Wednesday, August 27, 2014
Dr. Jon Schroeder, of Concordia Veterinary Clinic, adjusts a hydraulic squeeze chute, which is used to make handling cattle safer and efficient. (Sarah Reed/Missouri Farms)

According to Dr. Jon Schroeder of the Concordia Veterinary Clinic, some of the necessary preparations are ensuring that one's cattle herd is going into the winter with a good body condition. Ensuring one's cattle are not too thin and are able to compete with the rest of the herd is critical for the cattle's best chance of surviving the colder months.

Worming and parasite control are other aspects to take into account. Schroeder suggests October through November is a good time frame for the animal to get rid of any parasites they may have picked up during the warmer summer months. Lice control is best suited for the fall season, as they tend to multiply during the winter.

Vaccinations are contingent upon the calving schedule.

If the herd is to be calved in the fall, you will need to give the cow a vaccine that will produce more resistance in the cows colostrum. Also, Schroeder mentioned a "Vitamin AD" or a "multi min 90" injection are good options to increase trace elements and allow the cow to produce strong colostrum, as well as decrease the time it takes for the cow to recover from calving.

For spring time vaccinations, E. coli and pink eye vaccines are common. With the multitudes of vaccine options available on the market the cost can vary slightly.

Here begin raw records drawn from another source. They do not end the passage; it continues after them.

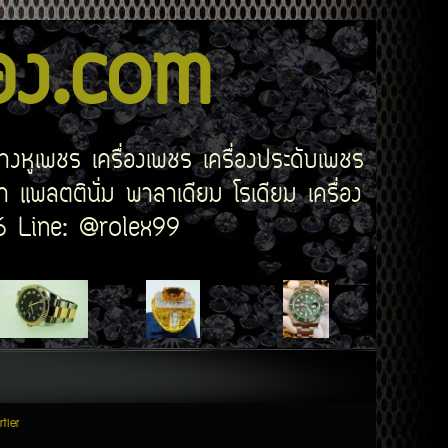
สอง.com
่างหูเพชร เครื่องเพชร เครื่องประดับเพชร
 แพลตตินั่ม พาลาเดียม โรเดียม เครื่อง
506 Line: @rolex99
rtier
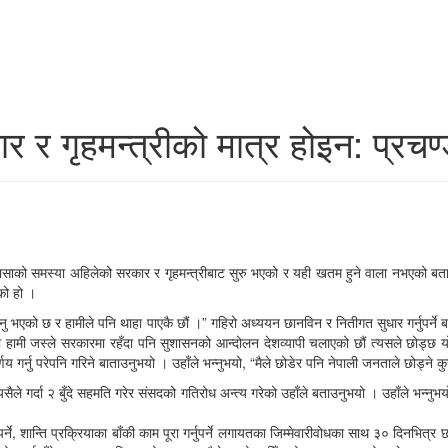
र गृहमन्त्रीको मात्र होइन: प्रचण
 भिसाको समस्या अहिलेको सरकार र गृहमन्त्रीबाट सुरु भएको र यही खतम हुने वाला नभएको
को हो ।
एको छ र हामीले पनि थाहा पाएकै छौं ।” गहिरो अध्ययन छानविन र नितीगत सुधार गर्नुपर्ने बताउ
हामी जस्ले सरकारमा रहँदा पनि सुशासनको आन्दोलन देशव्यापी चलाएको छौं त्यसले छोड्छ यो कु
गर्नु परेपनि गरिने बाताउनुभयो । उहाँले भन्नुभयो, “मैले छोडेर पनि नेपाली जनताले छोड्ने कुर
े गर्दा २ बुँदे सहमति गरेर संसदको गतिरोध अन्त्य गरेको उहाँले बताउनुभयो । उहाँले भन्नुभयो, 
 गर्नुपर्ने, शान्ति प्रक्रियाका बाँकी काम पूरा गर्नुपर्ने लगायतका जिम्मेवारीवोधका साथ ३०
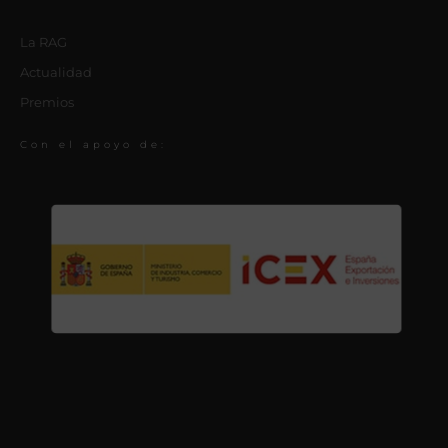
La RAG
Actualidad
Premios
Con el apoyo de:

"Nine dollars to $12 would be what I call the minimum per head," Schroeder stated.

Schroeder also cautions that at any time you introduce a foreign substance into an animal -- such as a vaccine -- there is always a possibility of an allergic reaction. Because of this, one needs to be aware if the animal begins to display abnormal behavior after the vaccination.

Some other aspects to be aware of for the coming months is the amount of endophyte -- a type of fungus -- in the fescue that will be fed to the cattle. Higher endophyte levels can affect circulation in the animal and cause a condition known as "fescue foot." Cold snaps are also a possibility during extreme temperatures. Schroeder elaborated that poor circulation caused by higher endophyte levels in the food further compounds on the cold weather risk, and loss of ears, toes and sometimes even feet can be possibilities due to cold snaps.

When it comes to the elements, Schroeder said, "the worst thing you can have is a barn."

Dr. Jon Schroeder applies antibiotic to a cow's ankle after removing wire that had become wrapped around its ankle. (Sarah Reed/Missouri Farms)

Schroeder explains when cattle are confined in a barn they begin to crowd up and humidity levels begin to rise. Combined with the warm atmosphere in the barn and cattle excrement, organic organisms in the soil begin to form and create infections.

"The best thing you can have is a lean-to," Schroeder said.

A way to block the north and west winds and, if possible, a dry place to lay are the best option for cattle during winter.

Some final advice from Schroeder is to invest the time to properly vaccinate, worm and neuter your cattle at least three weeks before taking them to the sale barn. Schroeder mentioned it is becoming common practice to reduce the price per head if the animal is not fully prepared before sale.